The disc of our star is a rippling mass of bright, hot active areas, interspersed with dark, cool snaking filaments that wrap around the star. Surrounding the tumultuous solar surface is the chaotic corona, a rarified atmosphere of super-heated plasma that blankets the Sun and extends out into space for millions of kilometres.
This coronal plasma reaches temperatures of several million degrees in some regions significantly hotter than the surface of the Sun, which reaches comparatively paltry temperatures of around 6000C and glows in ultraviolet and extreme-ultraviolet light owing to its extremely high temperature.
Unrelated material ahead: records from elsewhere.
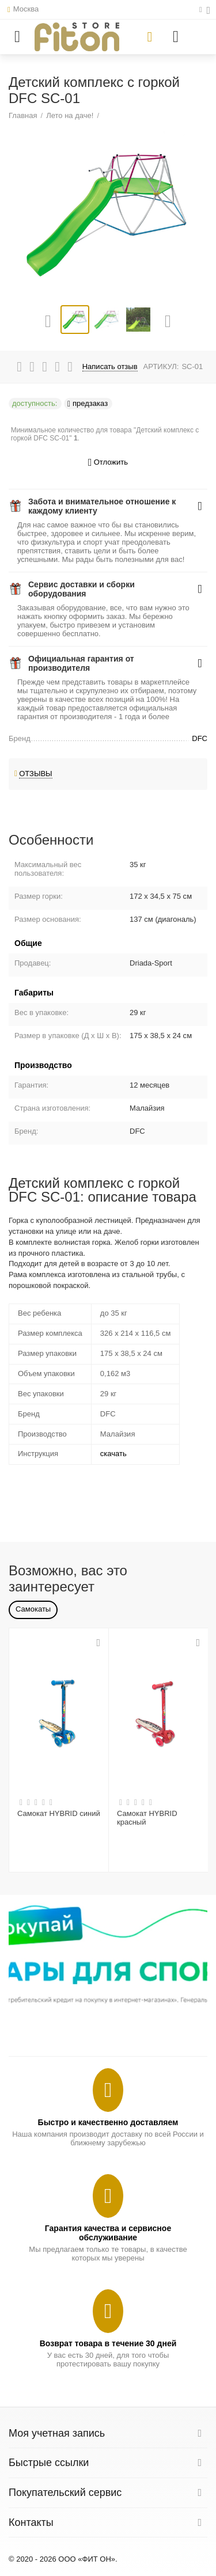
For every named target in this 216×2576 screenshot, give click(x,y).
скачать (113, 1453)
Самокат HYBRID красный (147, 1818)
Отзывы (35, 773)
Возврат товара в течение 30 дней (108, 2343)
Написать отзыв (110, 367)
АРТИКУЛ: (161, 366)
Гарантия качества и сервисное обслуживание (108, 2233)
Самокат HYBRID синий (58, 1813)
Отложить (108, 463)
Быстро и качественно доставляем (108, 2122)
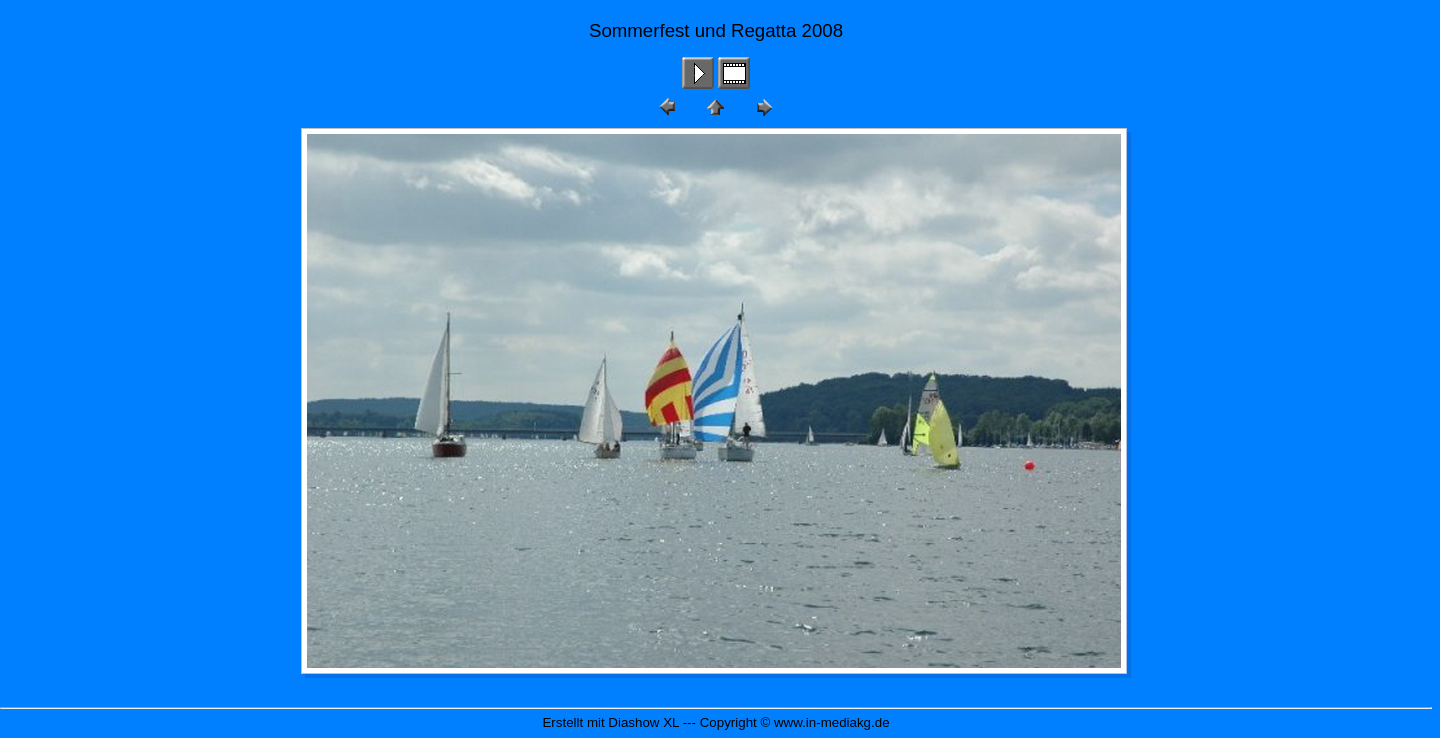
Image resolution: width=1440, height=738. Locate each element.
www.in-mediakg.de (832, 722)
By picking one particular wavelength, ESA’s Proba-2 SWAP (Sun Watcher with APS detector and Image Processing) camera is able to single out structures with temperatures of around a million degrees.
As seen in this image, taken on 25 July 2014, the hot plasma forms large loops and fan-shaped structures, both of which are kept in check by the Sun’s intense magnetic field. While some of these loops stay close to the surface of the Sun, some can stretch far out into space, eventually being swept up into the solar wind an outpouring of energetic particles that constantly streams out into the Solar System and flows past the planets, including Earth.
Even loops that initially appear to be quite docile can become tightly wrapped and tangled over time, storing energy until they eventually snap and throw off intense flares and eruptions known as coronal mass ejections. These eruptions, made up of massive amounts of gas embedded in magnetic field lines, can be dangerous to satellites, interfere with communication equipment and damage vital infrastructure on Earth.
Despite the Sun being the most important star in our sky, much is still unknown about its behaviour. Studying its corona in detail could help us to understand the internal workings of the Sun, the erratic motions of its outer layers, and the highly energetic bursts of material that it throws off into space.
Two new ESA missions will soon contribute to this field of study: Solar Orbiter is designed to study the solar wind and region of space dominated by the Sun and also to closely observe the star’s polar regions, and the PROBA3 mission will study the Sun’s faint corona closer to the solar rim than has ever before been achieved.